= Work to be completed =
Exactly the lines from the beginning of the records to the line with "Rant: Unnötige Hostifizierung in Podcasts", both ends included, are to be given again, and pictures are to be left out.
Top of Record set
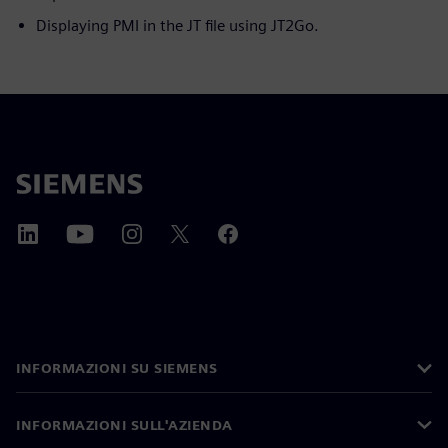
Displaying PMI in the JT file using JT2Go.
INFORMAZIONI SU SIEMENS
INFORMAZIONI SULL'AZIENDA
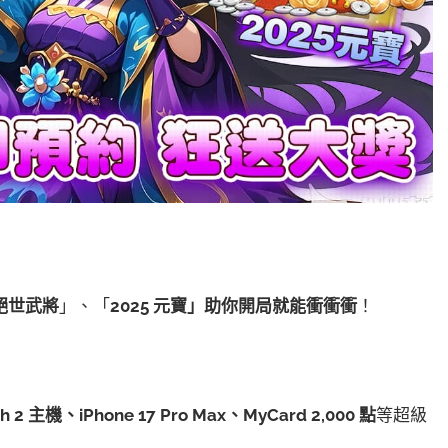
絕世武將
」、「
2025
元寶」助你開局就能衝衝衝
！
ch 2
主機、iPhone 17 Pro Max
、MyCard 2,000
點
等超級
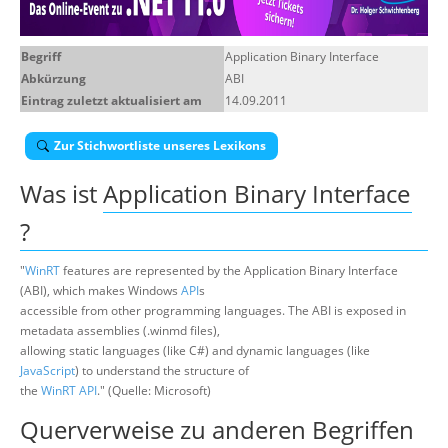
Über uns
Begriff
Application Binary Interface
Suche
Abkürzung
ABI
Eintrag zuletzt aktualisiert am
14.09.2011
Zur Stichwortliste unseres Lexikons
Was ist
Application Binary Interface
?
"
WinRT
features are represented by the Application Binary Interface
(ABI), which makes Windows
API
s
accessible from other programming languages. The ABI is exposed in
metadata assemblies (.winmd files),
allowing static languages (like C#) and dynamic languages (like
JavaScript
) to understand the structure of
the
WinRT
API
." (Quelle: Microsoft)
Querverweise zu anderen Begriffen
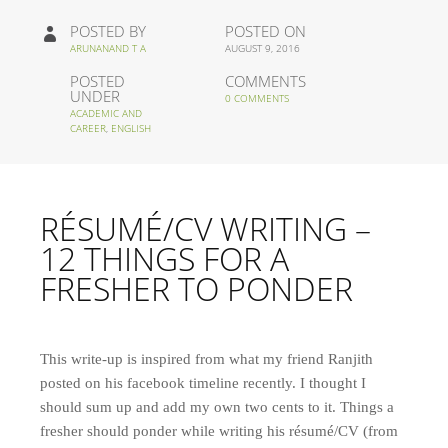
POSTED BY
POSTED ON
ARUNANAND T A
AUGUST 9, 2016
POSTED
COMMENTS
UNDER
0 COMMENTS
ACADEMIC AND
CAREER
,
ENGLISH
RÉSUMÉ/CV WRITING –
12 THINGS FOR A
FRESHER TO PONDER
This write-up is inspired from what my friend Ranjith
posted on his facebook timeline recently. I thought I
should sum up and add my own two cents to it. Things a
fresher should ponder while writing his résumé/CV (from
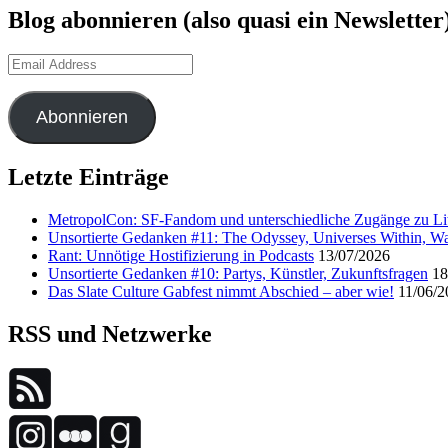
Blog abonnieren (also quasi ein Newsletter
Email
Address
Abonnieren
Letzte Einträge
MetropolCon: SF-Fandom und unterschiedliche Zugänge zu Lit
Unsortierte Gedanken #11: The Odyssey, Universes Within, Wa
Rant: Unnötige Hostifizierung in Podcasts
13/07/2026
Unsortierte Gedanken #10: Partys, Künstler, Zukunftsfragen
18
Das Slate Culture Gabfest nimmt Abschied – aber wie!
11/06/2
RSS und Netzwerke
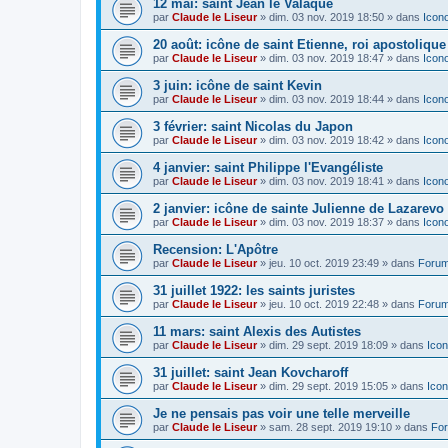
12 mai: saint Jean le Valaque
par
Claude le Liseur
»
dim. 03 nov. 2019 18:50
» dans
Icon
20 août: icône de saint Etienne, roi apostoliqu
par
Claude le Liseur
»
dim. 03 nov. 2019 18:47
» dans
Icon
3 juin: icône de saint Kevin
par
Claude le Liseur
»
dim. 03 nov. 2019 18:44
» dans
Icon
3 février: saint Nicolas du Japon
par
Claude le Liseur
»
dim. 03 nov. 2019 18:42
» dans
Icon
4 janvier: saint Philippe l'Evangéliste
par
Claude le Liseur
»
dim. 03 nov. 2019 18:41
» dans
Icon
2 janvier: icône de sainte Julienne de Lazarevo
par
Claude le Liseur
»
dim. 03 nov. 2019 18:37
» dans
Icon
Recension: L'Apôtre
par
Claude le Liseur
»
jeu. 10 oct. 2019 23:49
» dans
Forum
31 juillet 1922: les saints juristes
par
Claude le Liseur
»
jeu. 10 oct. 2019 22:48
» dans
Forum
11 mars: saint Alexis des Autistes
par
Claude le Liseur
»
dim. 29 sept. 2019 18:09
» dans
Icon
31 juillet: saint Jean Kovcharoff
par
Claude le Liseur
»
dim. 29 sept. 2019 15:05
» dans
Icon
Je ne pensais pas voir une telle merveille
par
Claude le Liseur
»
sam. 28 sept. 2019 19:10
» dans
For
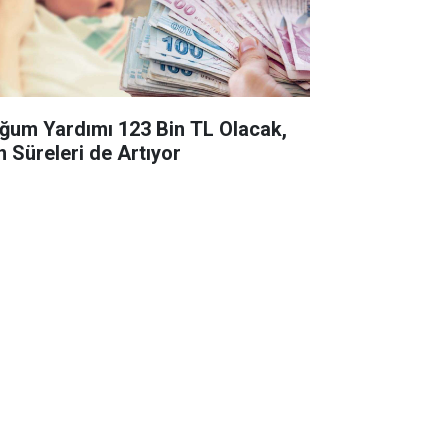
ğum Yardımı 123 Bin TL Olacak,
n Süreleri de Artıyor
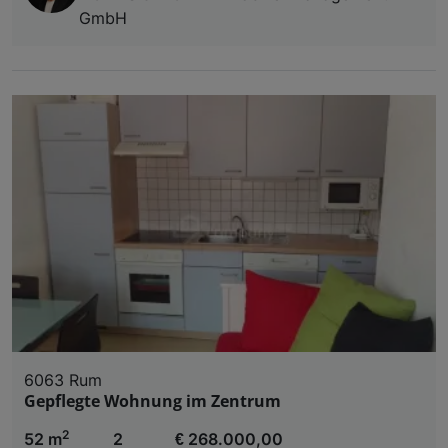
GmbH
Liste der Partner (Lieferanten)
6063 Rum
Gepflegte Wohnung im Zentrum
2
52 m
2
€ 268.000,00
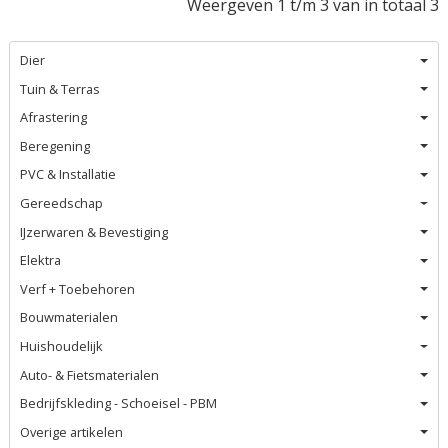
Weergeven 1 t/m 3 van in totaal 3
Dier
Tuin & Terras
Afrastering
Beregening
PVC & Installatie
Gereedschap
IJzerwaren & Bevestiging
Elektra
Verf + Toebehoren
Bouwmaterialen
Huishoudelijk
Auto- & Fietsmaterialen
Bedrijfskleding - Schoeisel - PBM
Overige artikelen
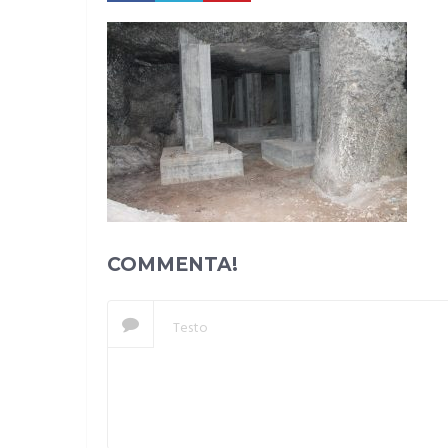
COMMENTA!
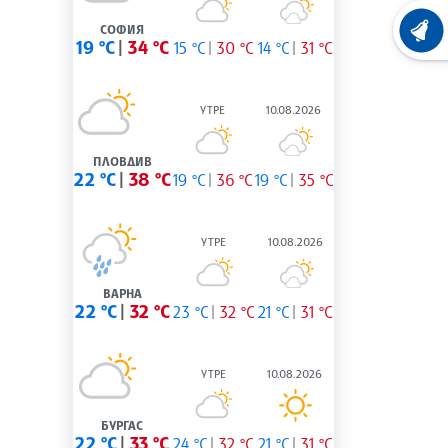
СОФИЯ
ХРОНО
19 °C
34 °C
15 °C
30 °C
14 °C
31 °C
УТРЕ
10.08.2026
ПЛОВДИВ
22 °C
38 °C
19 °C
36 °C
19 °C
35 °C
УТРЕ
10.08.2026
ВАРНА
22 °C
32 °C
23 °C
32 °C
21 °C
31 °C
УТРЕ
10.08.2026
БУРГАС
22 °C
33 °C
24 °C
32 °C
21 °C
31 °C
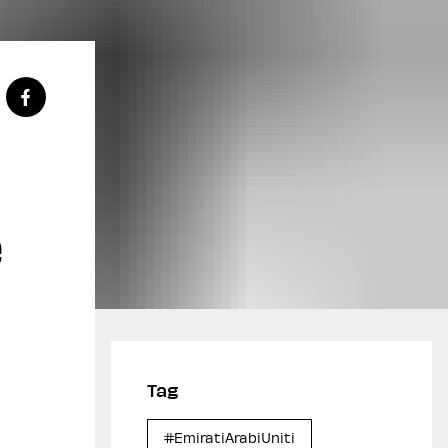
e
Tag
#EmiratiArabiUniti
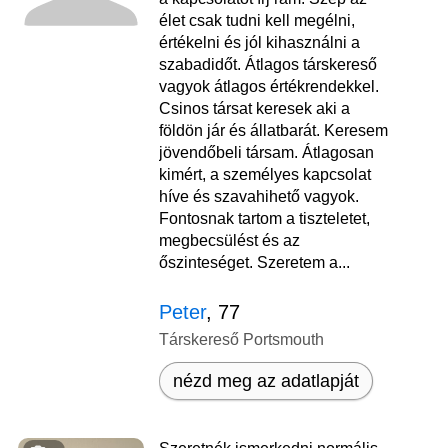
élet csak tudni kell megélni,
értékelni és jól kihasználni a
szabadidőt. Átlagos társkereső
vagyok átlagos értékrendekkel.
Csinos társat keresek aki a
földön jár és állatbarát. Keresem
jövendőbeli társam. Átlagosan
kimért, a személyes kapcsolat
híve és szavahihető vagyok.
Fontosnak tartom a tiszteletet,
megbecsülést és az
őszinteséget. Szeretem a...
Peter
, 77
Társkereső Portsmouth
nézd meg az adatlapját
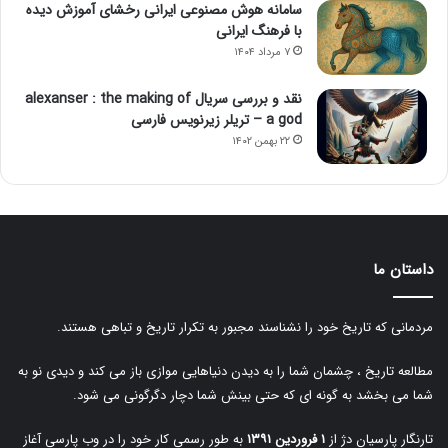
سامانه هوش مصنوعی ایرانی رخشای آموزش دیده
با فرهنگ ایرانی
۷ مرداد ۱۴۰۴
نقد و بررسی سریال alexanser : the making of
a god – تریلر زیرنویس فارسی
۲۲ بهمن ۱۴۰۲
داستان ما
مردمانی که تاریخ خود را نشناسند مجبور به تکرار تاریخ و تباهی هستند.
مطالعه تاریخ ، چشمان شما را به دیدن دنیاهایی موازی باز می کند و دیدی نو به
شما می بخشد به گونه ای که حتی بینش شما دچار دگرگونی می شود.
تارنگار پارسیان دژ از
۱ فروردین ۱۳۹۱
به طور رسمی کار خود را در وب پارسی آغاز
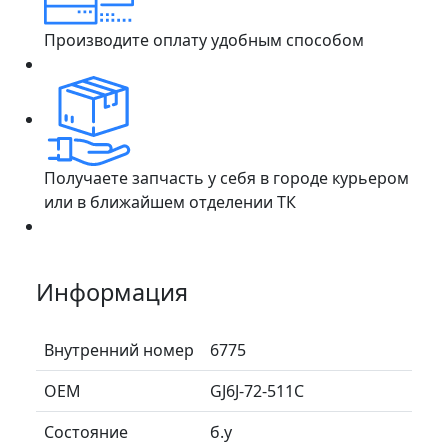
Производите оплату удобным способом
Получаете запчасть у себя в городе курьером
или в ближайшем отделении ТК
Информация
Внутренний номер
6775
ОЕМ
GJ6J-72-511C
Состояние
б.у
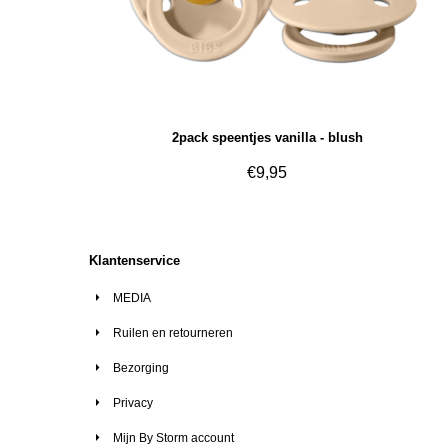
2pack speentjes vanilla - blush
€
9,95
Klantenservice
MEDIA
Ruilen en retourneren
Bezorging
Privacy
Mijn By Storm account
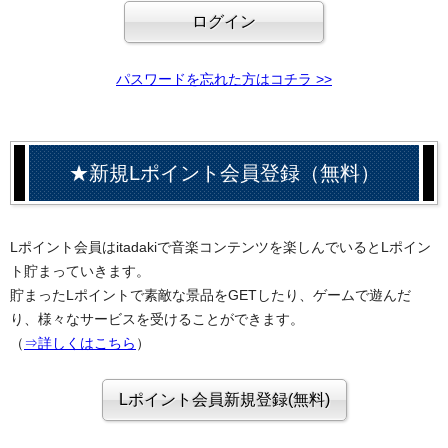
パスワードを忘れた方はコチラ >>
★新規Lポイント会員登録（無料）
Lポイント会員はitadakiで音楽コンテンツを楽しんでいるとLポイン
ト貯まっていきます。
貯まったLポイントで素敵な景品をGETしたり、ゲームで遊んだ
り、様々なサービスを受けることができます。
（
⇒詳しくはこちら
）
Bottom of Record set
= Response to the exercise =
Displaying PMI in the JT file using JT2Go.
INFORMAZIONI SU SIEMENS
INFORMAZIONI SULL'AZIENDA
絕世武將
」、「
2025
元寶」助你開局就能衝衝衝
！
ch 2
主機、iPhone 17 Pro Max
、MyCard 2,000
點
等超級
Über uns
Begriff
Application Binary Interface
Suche
Abkürzung
ABI
Eintrag zuletzt aktualisiert am
14.09.2011
Zur Stichwortliste unseres Lexikons
Was ist
Application Binary Interface
?
"
WinRT
features are represented by the Application Binary Interface
(ABI), which makes Windows
API
s
accessible from other programming languages. The ABI is exposed in
metadata assemblies (.winmd files),
allowing static languages (like C#) and dynamic languages (like
JavaScript
) to understand the structure of
the
WinRT
API
." (Quelle: Microsoft)
Querverweise zu anderen Begriffen
POSTED BY
POSTED ON
ARUNANAND T A
AUGUST 9, 2016
POSTED
COMMENTS
UNDER
0 COMMENTS
ACADEMIC AND
CAREER
,
ENGLISH
RÉSUMÉ/CV WRITING –
12 THINGS FOR A
FRESHER TO PONDER
This write-up is inspired from what my friend Ranjith
posted on his facebook timeline recently. I thought I
should sum up and add my own two cents to it. Things a
fresher should ponder while writing his résumé/CV (from
Blog abonnieren (also quasi ein Newsletter
Email
Address
Abonnieren
Letzte Einträge
MetropolCon: SF-Fandom und unterschiedliche Zugänge zu Lit
Unsortierte Gedanken #11: The Odyssey, Universes Within, Wa
Rant: Unnötige Hostifizierung in Podcasts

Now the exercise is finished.